• _TASK INSTRUCTIONS_
What lines below contain the word "page"? Please pull each one out.
○ ○ ○ ○
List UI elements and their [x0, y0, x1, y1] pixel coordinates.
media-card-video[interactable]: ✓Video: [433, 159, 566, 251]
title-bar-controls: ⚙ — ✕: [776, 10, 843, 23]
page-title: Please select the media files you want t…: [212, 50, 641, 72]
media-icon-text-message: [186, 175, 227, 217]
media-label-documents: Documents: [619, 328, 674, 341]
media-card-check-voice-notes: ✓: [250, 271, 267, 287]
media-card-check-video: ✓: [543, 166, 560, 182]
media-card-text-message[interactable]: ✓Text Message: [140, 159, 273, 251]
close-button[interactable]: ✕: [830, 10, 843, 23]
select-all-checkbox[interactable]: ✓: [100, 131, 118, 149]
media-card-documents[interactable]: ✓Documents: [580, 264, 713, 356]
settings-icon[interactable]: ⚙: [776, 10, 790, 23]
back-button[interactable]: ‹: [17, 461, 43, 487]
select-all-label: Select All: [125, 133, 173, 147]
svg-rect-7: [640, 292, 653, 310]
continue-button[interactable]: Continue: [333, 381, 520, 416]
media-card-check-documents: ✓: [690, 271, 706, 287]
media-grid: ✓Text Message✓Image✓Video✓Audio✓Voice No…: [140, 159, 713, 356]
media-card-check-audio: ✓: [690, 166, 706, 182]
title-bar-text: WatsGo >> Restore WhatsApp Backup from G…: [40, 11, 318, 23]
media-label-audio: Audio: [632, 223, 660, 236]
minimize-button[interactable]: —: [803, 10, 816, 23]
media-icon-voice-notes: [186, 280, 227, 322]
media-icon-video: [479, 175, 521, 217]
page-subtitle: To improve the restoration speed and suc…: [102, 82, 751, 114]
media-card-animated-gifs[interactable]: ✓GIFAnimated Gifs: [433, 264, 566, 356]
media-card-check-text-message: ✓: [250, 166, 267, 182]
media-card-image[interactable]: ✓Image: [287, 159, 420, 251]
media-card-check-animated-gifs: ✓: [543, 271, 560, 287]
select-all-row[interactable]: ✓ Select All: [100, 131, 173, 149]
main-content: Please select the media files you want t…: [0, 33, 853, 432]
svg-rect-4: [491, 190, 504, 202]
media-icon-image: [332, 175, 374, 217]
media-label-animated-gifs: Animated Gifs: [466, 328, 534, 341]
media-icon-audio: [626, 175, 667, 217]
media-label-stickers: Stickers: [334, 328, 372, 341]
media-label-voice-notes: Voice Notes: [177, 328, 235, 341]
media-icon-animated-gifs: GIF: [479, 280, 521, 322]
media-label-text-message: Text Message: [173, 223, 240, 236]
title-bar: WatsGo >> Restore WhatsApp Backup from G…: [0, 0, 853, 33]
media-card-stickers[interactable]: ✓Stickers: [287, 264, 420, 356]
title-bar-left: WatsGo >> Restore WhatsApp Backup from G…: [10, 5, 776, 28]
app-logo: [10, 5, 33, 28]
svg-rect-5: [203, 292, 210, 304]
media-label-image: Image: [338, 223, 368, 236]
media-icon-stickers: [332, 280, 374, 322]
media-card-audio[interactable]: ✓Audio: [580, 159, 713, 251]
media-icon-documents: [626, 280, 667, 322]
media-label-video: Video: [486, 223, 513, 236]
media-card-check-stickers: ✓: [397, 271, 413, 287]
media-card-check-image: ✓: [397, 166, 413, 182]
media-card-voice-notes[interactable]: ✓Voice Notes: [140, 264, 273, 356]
○ ○ ○ ○
• _ANSWER SPACE_
page-title: Please select the media files you want t…: [212, 50, 641, 72]
page-subtitle: To improve the restoration speed and suc…: [102, 82, 751, 114]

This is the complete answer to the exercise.